EXERCISE: Retype the lines below exactly, but only those from the line that has "料が発生いたします。お支払" through the line that has "מדיניות הפרטיות". Omit every picture.

WORKING DATA:
==*==
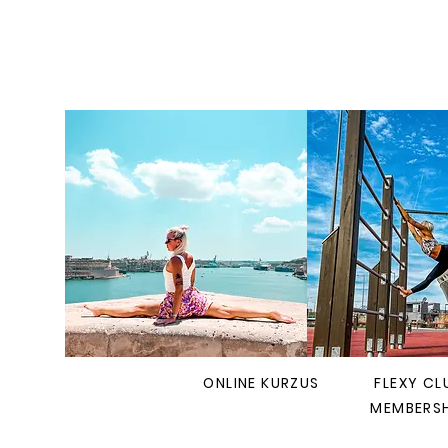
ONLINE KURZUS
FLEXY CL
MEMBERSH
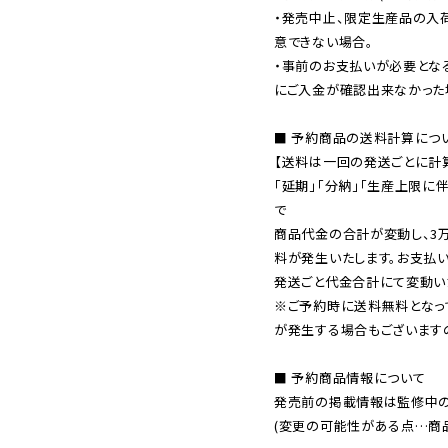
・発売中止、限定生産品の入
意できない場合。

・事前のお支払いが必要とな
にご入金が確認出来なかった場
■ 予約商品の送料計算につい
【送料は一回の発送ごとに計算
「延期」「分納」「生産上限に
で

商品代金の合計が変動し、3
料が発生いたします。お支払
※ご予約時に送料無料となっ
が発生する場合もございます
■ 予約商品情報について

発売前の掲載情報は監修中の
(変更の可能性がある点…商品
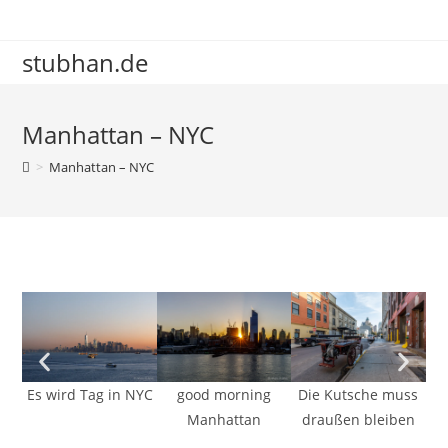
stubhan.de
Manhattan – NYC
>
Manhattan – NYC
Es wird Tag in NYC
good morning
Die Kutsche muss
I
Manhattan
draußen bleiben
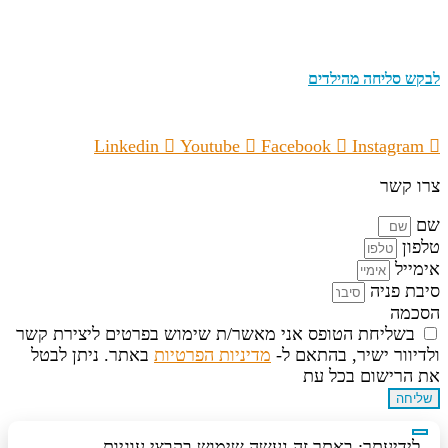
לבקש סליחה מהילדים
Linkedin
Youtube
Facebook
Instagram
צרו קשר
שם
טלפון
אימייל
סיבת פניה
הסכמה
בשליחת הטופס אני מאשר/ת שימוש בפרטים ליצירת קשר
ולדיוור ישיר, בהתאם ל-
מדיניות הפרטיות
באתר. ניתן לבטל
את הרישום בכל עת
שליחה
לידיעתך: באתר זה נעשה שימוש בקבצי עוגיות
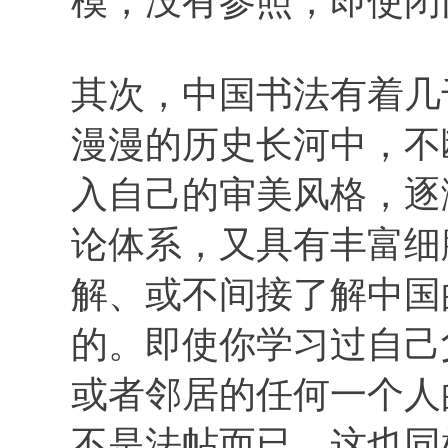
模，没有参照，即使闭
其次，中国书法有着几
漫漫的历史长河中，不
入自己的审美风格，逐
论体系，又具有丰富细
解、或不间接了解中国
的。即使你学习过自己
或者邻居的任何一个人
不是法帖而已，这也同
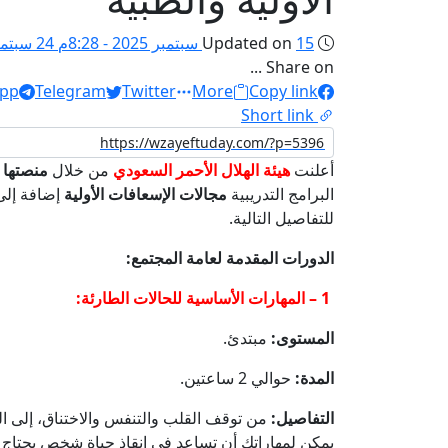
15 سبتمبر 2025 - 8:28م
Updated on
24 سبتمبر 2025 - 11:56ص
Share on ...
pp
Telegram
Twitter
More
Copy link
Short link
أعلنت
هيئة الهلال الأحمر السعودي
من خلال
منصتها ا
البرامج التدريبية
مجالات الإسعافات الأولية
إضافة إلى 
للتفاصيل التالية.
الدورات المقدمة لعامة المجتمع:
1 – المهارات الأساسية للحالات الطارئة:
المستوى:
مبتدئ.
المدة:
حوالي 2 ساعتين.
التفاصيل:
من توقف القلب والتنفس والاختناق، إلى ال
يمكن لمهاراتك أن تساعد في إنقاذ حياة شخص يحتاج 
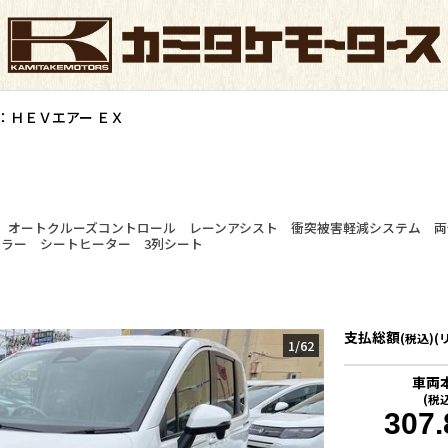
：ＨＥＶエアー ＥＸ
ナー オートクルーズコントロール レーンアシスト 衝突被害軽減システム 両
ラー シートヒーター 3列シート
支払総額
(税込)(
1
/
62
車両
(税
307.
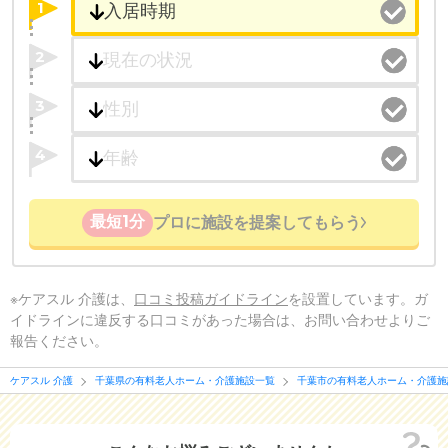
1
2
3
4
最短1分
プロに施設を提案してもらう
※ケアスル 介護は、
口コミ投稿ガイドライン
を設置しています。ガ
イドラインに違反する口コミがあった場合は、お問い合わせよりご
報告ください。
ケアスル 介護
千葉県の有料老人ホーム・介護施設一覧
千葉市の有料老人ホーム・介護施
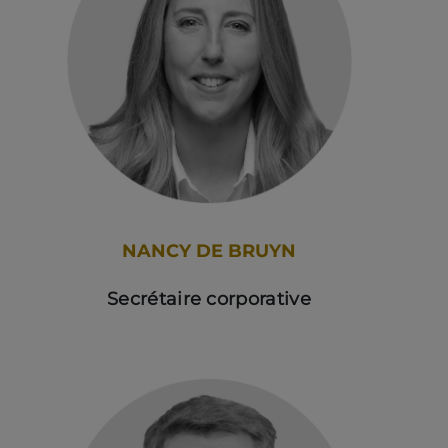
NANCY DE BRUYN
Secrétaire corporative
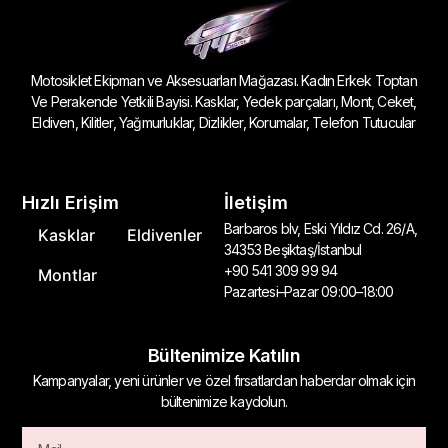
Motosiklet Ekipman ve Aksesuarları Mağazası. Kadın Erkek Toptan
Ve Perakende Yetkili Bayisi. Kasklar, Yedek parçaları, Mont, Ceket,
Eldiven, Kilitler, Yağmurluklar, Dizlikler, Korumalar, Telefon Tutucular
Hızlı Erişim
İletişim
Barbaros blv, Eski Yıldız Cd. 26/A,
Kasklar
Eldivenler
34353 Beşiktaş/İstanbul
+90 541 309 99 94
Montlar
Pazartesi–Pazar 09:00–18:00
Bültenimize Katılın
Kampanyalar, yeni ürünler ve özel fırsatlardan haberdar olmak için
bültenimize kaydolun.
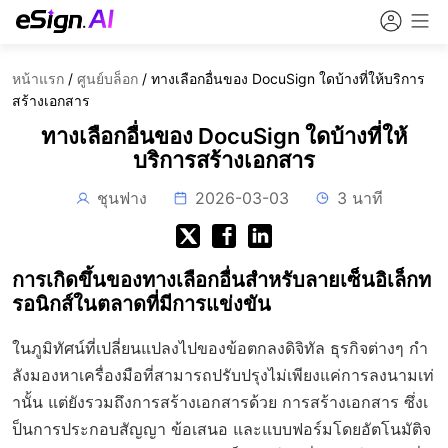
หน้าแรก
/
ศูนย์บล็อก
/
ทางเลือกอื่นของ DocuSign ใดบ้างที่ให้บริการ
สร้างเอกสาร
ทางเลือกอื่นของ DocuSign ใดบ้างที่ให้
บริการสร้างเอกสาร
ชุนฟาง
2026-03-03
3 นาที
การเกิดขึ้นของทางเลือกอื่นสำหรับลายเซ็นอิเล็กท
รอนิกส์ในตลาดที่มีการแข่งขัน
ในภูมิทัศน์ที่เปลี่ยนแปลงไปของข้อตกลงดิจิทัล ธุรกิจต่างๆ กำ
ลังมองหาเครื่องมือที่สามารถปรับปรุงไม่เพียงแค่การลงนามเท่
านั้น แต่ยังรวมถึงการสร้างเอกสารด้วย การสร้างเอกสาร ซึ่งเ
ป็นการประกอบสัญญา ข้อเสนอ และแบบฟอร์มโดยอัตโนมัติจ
==*==
YOUR SOLUTION:
料が発生いたします。お支払
※ご予約時に送料無料となっ
が発生する場合もございます
■ 予約商品情報について

発売前の掲載情報は監修中の
(変更の可能性がある点…商品
stubhan.de
Manhattan – NYC
>
Manhattan – NYC
Es wird Tag in NYC
good morning
Die Kutsche muss
I
Manhattan
draußen bleiben
לבקש סליחה מהילדים
Linkedin
Youtube
Facebook
Instagram
צרו קשר
שם
טלפון
אימייל
סיבת פניה
הסכמה
בשליחת הטופס אני מאשר/ת שימוש בפרטים ליצירת קשר
ולדיוור ישיר, בהתאם ל-
מדיניות הפרטיות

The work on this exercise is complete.